Oui c’est avant tout une tradition. Mais dans les années 90, elle a pris une ampleur toute particulière. A l’époque, la société chaotique ne permettait pas d’encadrer correctement la jeunesse. Il n’y avait plus de police, plus de structure et les parents étaient absorbés par les problèmes du quotidien, par le manque de nourriture. La jeune génération a fait ce qu’elle a voulu. Et les garçons ont joué, comme de grands enfants, avec les filles et avec les armes. Même s’il se pratiquait auparavant, le kidnapping a littéralement explosé dans ces années-là. Aujourd’hui, la société a changé. Les kidnappings n’existent presque plus. Mais le mariage adolescent est toujours une réalité. L’an passé, 7000 filles ont quitté l’école pour se marier.
L’une de vos héroïnes Eka, règne sur Tbilissi du haut de ses quatorze ans, telle une reine des glaces. Pourquoi avoir choisi de faire d’elle un personnage mutique, distant, froid et imperméable à la dureté de la réalité qui l’entoure ?

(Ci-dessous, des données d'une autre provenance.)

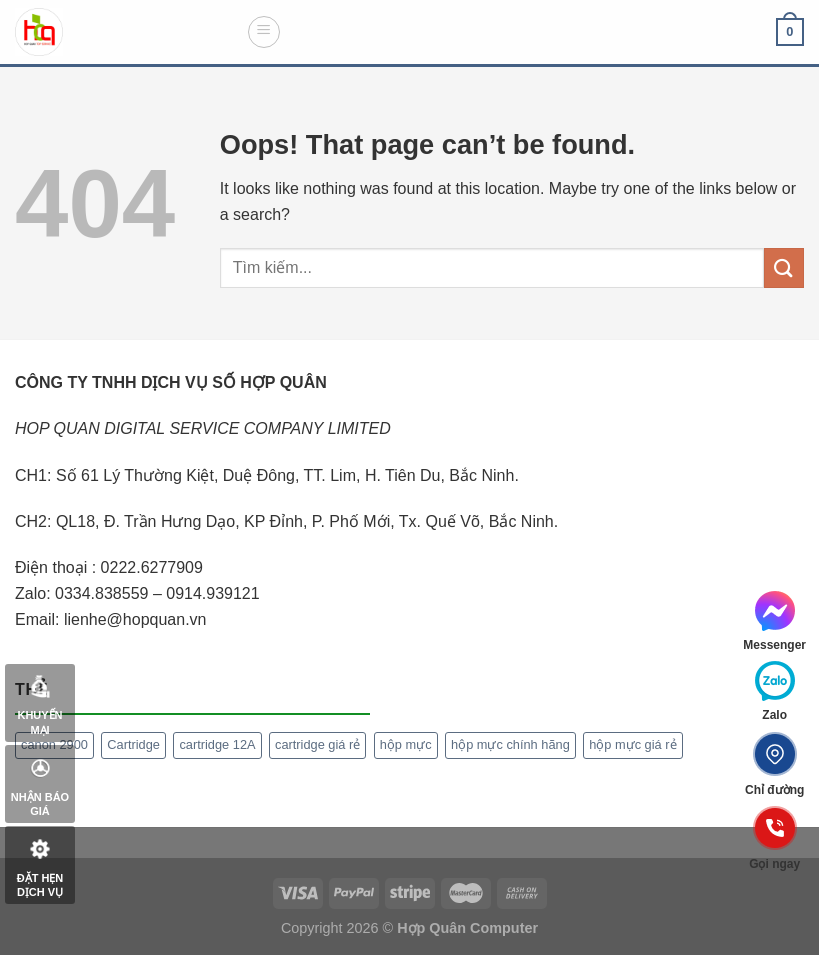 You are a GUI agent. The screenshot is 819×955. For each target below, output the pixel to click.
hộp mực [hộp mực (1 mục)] (406, 744)
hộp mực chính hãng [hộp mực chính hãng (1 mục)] (510, 744)
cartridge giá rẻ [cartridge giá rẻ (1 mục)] (317, 744)
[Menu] (264, 32)
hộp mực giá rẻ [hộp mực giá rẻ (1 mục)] (632, 744)
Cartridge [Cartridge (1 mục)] (133, 744)
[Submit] (784, 267)
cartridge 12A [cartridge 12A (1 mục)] (217, 744) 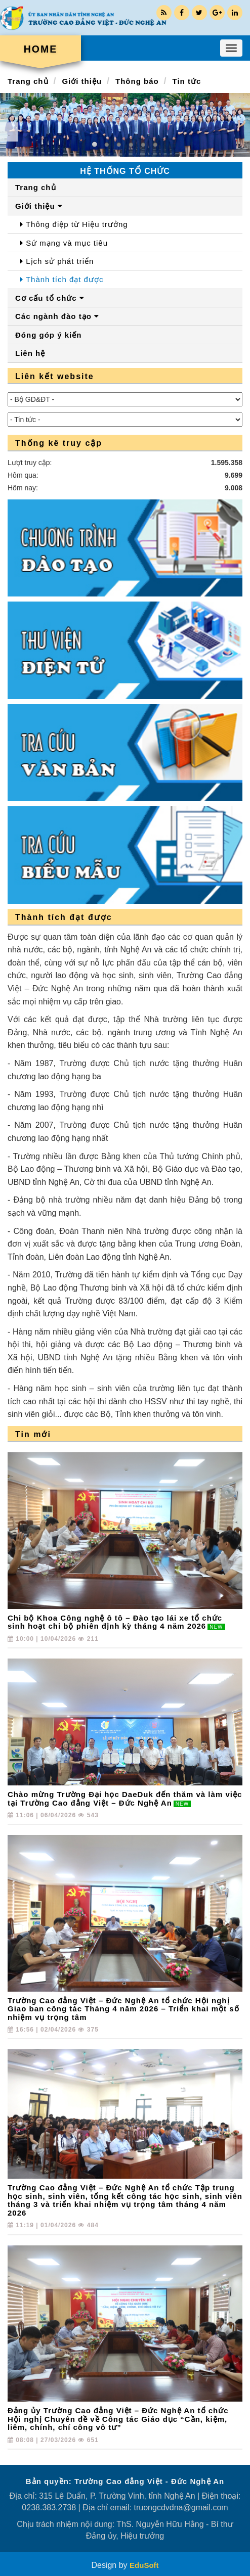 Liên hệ (30, 353)
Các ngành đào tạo (57, 316)
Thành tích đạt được (61, 279)
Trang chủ (28, 81)
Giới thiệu (82, 81)
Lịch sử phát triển (57, 261)
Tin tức (187, 81)
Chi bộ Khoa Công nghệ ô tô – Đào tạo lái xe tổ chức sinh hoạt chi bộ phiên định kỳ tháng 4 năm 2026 (116, 1622)
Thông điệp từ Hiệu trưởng (74, 224)
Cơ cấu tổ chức (50, 298)
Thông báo (137, 81)
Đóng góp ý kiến (48, 335)
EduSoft (144, 2565)
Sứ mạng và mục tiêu (64, 243)
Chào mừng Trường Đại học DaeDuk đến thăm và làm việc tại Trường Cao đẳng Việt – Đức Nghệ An (125, 1798) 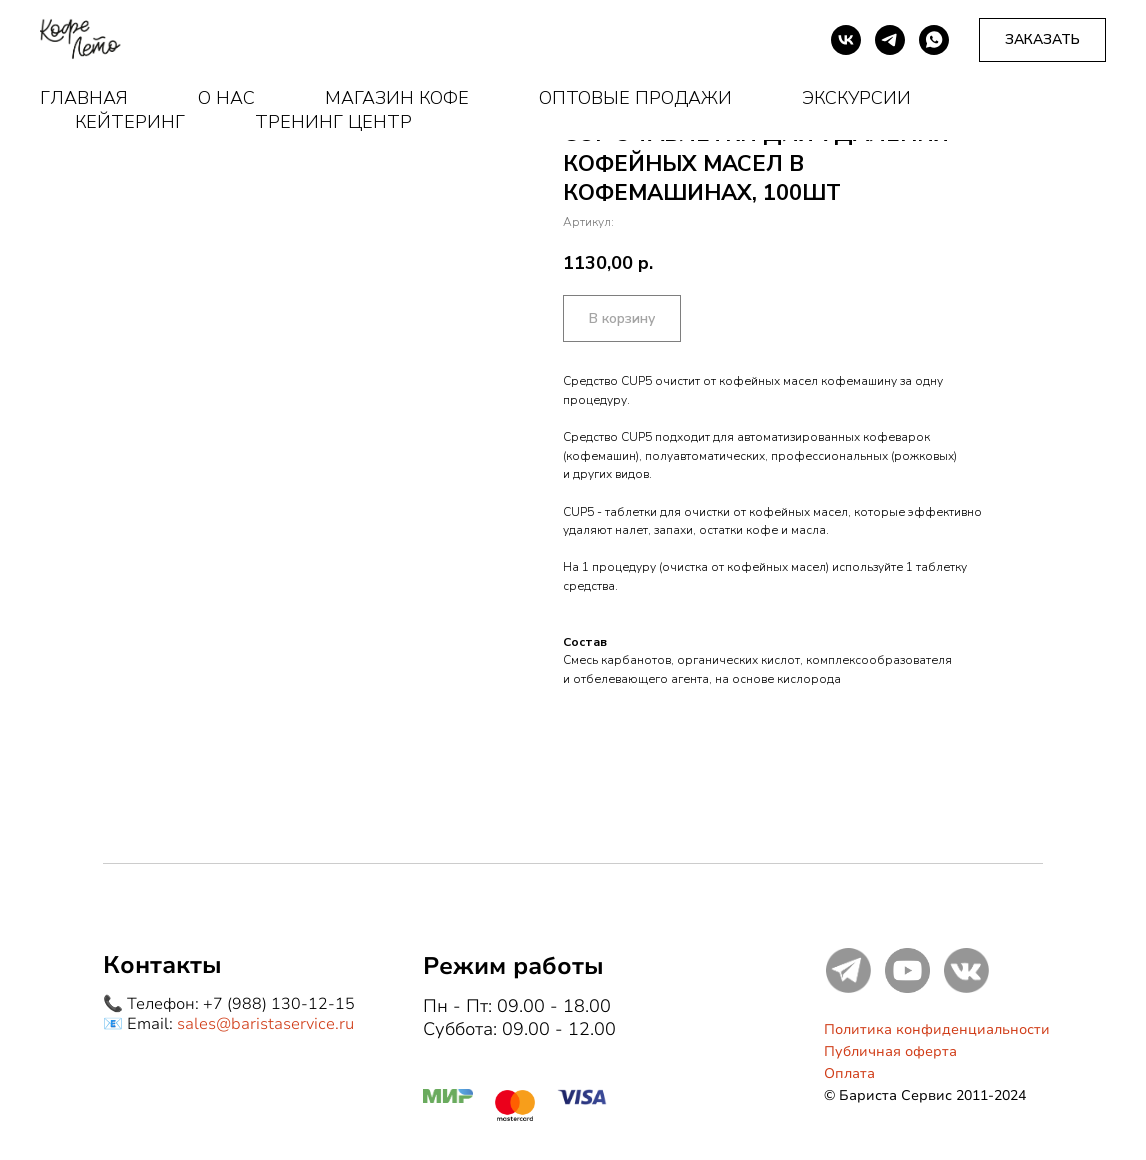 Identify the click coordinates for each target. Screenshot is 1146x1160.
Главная (84, 98)
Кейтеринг (130, 122)
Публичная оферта (890, 1051)
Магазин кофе (397, 98)
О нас (226, 98)
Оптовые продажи (635, 98)
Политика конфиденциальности (937, 1029)
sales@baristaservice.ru (265, 1024)
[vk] (846, 40)
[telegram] (890, 40)
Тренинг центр (333, 122)
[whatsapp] (934, 40)
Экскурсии (856, 98)
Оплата (849, 1073) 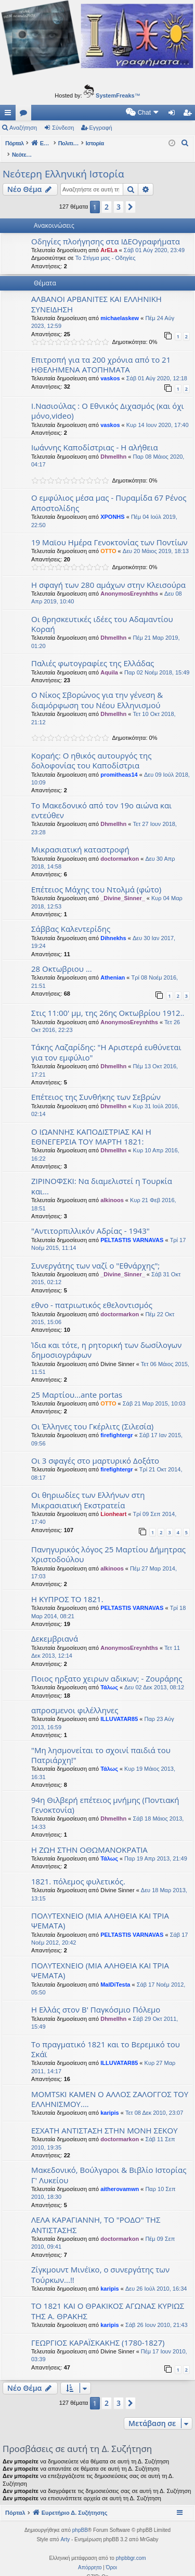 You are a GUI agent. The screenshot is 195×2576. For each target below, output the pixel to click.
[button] (130, 196)
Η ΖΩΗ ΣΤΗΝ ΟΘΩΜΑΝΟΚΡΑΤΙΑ (89, 1839)
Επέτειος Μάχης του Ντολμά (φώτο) (96, 878)
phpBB (80, 2519)
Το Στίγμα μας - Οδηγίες (105, 247)
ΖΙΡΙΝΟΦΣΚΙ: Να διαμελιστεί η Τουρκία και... (101, 1175)
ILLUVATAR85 (119, 1708)
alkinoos (112, 1189)
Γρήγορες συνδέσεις (10, 114)
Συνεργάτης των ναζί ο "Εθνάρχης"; (95, 1254)
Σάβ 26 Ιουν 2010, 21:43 (156, 2314)
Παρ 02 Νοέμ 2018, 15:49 (156, 661)
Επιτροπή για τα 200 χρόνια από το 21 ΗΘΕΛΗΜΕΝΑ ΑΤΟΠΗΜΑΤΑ (101, 353)
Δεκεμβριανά (54, 1627)
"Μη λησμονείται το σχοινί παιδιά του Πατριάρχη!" (101, 1744)
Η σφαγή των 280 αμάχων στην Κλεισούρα (108, 574)
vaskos (110, 367)
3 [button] (118, 196)
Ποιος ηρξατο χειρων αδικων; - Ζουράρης (107, 1667)
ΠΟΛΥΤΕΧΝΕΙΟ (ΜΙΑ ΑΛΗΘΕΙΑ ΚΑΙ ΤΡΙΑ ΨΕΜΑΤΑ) (100, 1909)
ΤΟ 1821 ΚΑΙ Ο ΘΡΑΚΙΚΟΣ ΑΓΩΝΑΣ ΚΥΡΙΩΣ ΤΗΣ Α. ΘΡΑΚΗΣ (107, 2300)
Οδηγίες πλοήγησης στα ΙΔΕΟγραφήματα (105, 230)
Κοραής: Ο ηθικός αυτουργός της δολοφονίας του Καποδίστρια (91, 749)
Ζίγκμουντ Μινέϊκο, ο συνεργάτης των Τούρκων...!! (100, 2263)
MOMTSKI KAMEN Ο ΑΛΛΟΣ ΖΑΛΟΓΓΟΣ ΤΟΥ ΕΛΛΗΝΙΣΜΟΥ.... (109, 2088)
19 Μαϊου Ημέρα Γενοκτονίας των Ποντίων (109, 531)
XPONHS (112, 506)
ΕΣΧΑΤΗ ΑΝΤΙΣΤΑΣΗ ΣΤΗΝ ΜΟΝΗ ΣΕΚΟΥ (104, 2119)
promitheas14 (119, 764)
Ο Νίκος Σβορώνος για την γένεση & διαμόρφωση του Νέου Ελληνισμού (97, 689)
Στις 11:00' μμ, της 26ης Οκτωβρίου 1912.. (108, 1002)
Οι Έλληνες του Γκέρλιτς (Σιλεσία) (92, 1415)
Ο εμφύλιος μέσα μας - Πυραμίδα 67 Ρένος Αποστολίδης (108, 491)
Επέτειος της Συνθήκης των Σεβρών (96, 1086)
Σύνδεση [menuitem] (173, 114)
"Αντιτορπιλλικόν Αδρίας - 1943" (90, 1220)
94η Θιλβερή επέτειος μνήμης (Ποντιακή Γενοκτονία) (105, 1794)
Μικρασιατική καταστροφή (80, 838)
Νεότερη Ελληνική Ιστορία (63, 163)
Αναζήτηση (23, 128)
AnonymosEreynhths (129, 583)
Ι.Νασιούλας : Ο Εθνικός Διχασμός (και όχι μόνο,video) (107, 400)
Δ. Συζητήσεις (25, 114)
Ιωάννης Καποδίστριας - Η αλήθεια (94, 436)
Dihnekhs (113, 927)
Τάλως (109, 1676)
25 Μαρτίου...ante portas (76, 1384)
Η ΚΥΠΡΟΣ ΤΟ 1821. (67, 1588)
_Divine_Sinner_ (122, 887)
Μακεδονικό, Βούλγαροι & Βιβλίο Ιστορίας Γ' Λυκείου (108, 2164)
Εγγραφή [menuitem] (189, 114)
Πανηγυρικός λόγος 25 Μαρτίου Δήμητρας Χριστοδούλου (108, 1543)
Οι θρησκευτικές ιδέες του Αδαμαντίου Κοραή (102, 613)
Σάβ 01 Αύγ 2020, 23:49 (154, 239)
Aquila (109, 661)
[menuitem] (54, 112)
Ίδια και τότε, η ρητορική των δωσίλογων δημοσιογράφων (106, 1339)
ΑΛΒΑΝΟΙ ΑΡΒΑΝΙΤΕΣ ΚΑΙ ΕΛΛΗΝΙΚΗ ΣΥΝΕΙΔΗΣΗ (96, 293)
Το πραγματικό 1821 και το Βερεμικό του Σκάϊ (105, 2038)
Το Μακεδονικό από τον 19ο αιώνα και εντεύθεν (101, 799)
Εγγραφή (100, 128)
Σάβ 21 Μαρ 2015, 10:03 (154, 1392)
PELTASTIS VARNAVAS (131, 1229)
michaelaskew (119, 307)
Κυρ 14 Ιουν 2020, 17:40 (157, 414)
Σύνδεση (63, 128)
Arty (65, 2528)
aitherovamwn (119, 2178)
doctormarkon (119, 848)
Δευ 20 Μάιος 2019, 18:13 (156, 540)
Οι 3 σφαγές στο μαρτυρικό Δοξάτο (95, 1449)
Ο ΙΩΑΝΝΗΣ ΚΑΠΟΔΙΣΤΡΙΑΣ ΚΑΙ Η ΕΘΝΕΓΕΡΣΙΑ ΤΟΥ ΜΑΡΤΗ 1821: (91, 1125)
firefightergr (116, 1424)
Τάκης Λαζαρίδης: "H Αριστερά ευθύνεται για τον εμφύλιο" (106, 1041)
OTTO (108, 540)
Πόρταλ (14, 143)
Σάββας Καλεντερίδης (70, 918)
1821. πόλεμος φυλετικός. (78, 1870)
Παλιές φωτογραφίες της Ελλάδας (92, 652)
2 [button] (107, 196)
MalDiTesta (115, 1974)
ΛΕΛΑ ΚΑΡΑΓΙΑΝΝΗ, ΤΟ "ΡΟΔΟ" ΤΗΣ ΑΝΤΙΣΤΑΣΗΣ (95, 2213)
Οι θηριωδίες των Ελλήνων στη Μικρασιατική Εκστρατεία (88, 1489)
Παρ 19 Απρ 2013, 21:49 (155, 1847)
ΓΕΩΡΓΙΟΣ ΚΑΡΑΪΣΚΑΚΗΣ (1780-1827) (97, 2331)
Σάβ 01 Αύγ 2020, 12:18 (156, 367)
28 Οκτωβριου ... (61, 958)
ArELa (108, 239)
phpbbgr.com (131, 2547)
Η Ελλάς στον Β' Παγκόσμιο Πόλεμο (95, 1998)
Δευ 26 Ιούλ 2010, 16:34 (156, 2278)
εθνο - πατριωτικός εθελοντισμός (91, 1294)
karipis (109, 2102)
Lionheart (113, 1503)
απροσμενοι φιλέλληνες (75, 1699)
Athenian (112, 966)
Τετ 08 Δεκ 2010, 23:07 (154, 2102)
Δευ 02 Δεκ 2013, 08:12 (154, 1676)
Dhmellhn (113, 446) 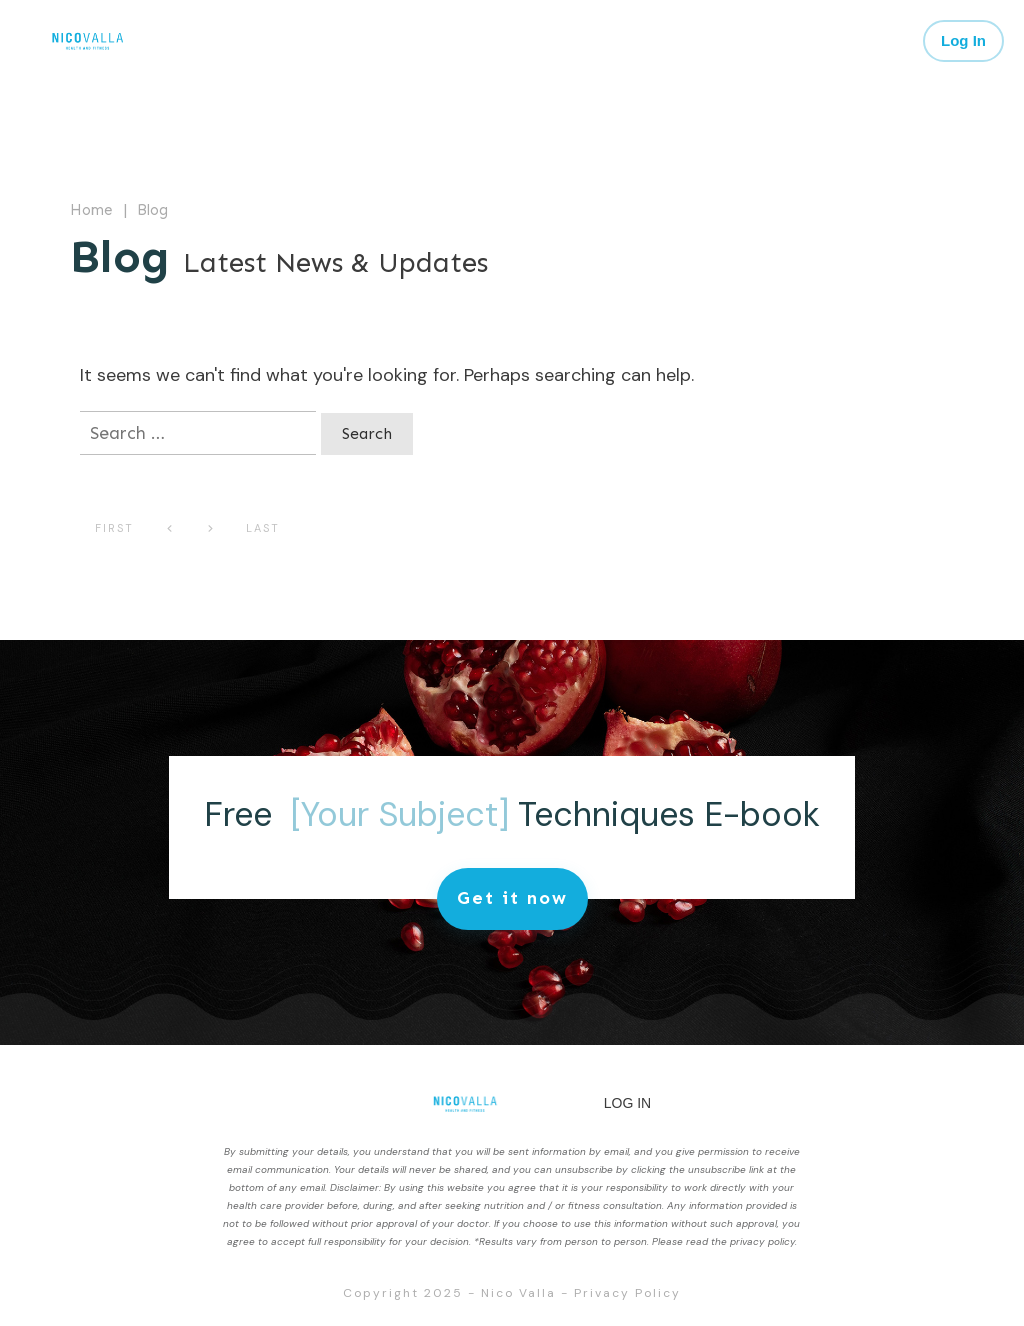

C’est certain qu’Eka n’est pas du genre expressive, contrairement à Natia, qui elle, brille par son extraversion. Et avant de parler du personnage, il faut parler de l’actrice. Je peux écrire tout ce que je veux, si l’actrice n’y retrouve pas une part d’elle-même, cela n’a pas de sens. Et Lika, la jeune fille qui interprète Eka, est dans la vie comme à l’écran, sophistiquée et distante. Elle n’essaye jamais de vous impressionner. C’est ce qui nous a plu à Simon et à moi. Alors bien sûr, entre Eka et Lika, on retrouve un certain nombre de similitudes. Mais au delà de l’introversion, Eka est aussi une jeune fille sur la défensive, portée par une tension permanente. Tout est une question de fusion. Quand Lika a rencontré le personnage d’Eka, ce fut un moment magique. Elle a toute suite compris sa singularité : celle d’être à seulement quatorze ans, d’une grande lucidité sur le monde qui l’entoure. Très réfléchie, Eka pense en permanence. Mais c’est aussi un danger, un défi. Parfois, cela pouvait être effrayant de se dire qu’il allait falloir que j’extériorise, que j’extirpe littéralement ces pensées et ces émois, par la mise en scène. Mais quand j’ai vu le visage de Lika, j’ai su que la force de son expression suffirait. Je ne voulais pas que Lika joue. Les enfants ne peuvent pas jouer. Il faut miser sur l’éclat du naturel.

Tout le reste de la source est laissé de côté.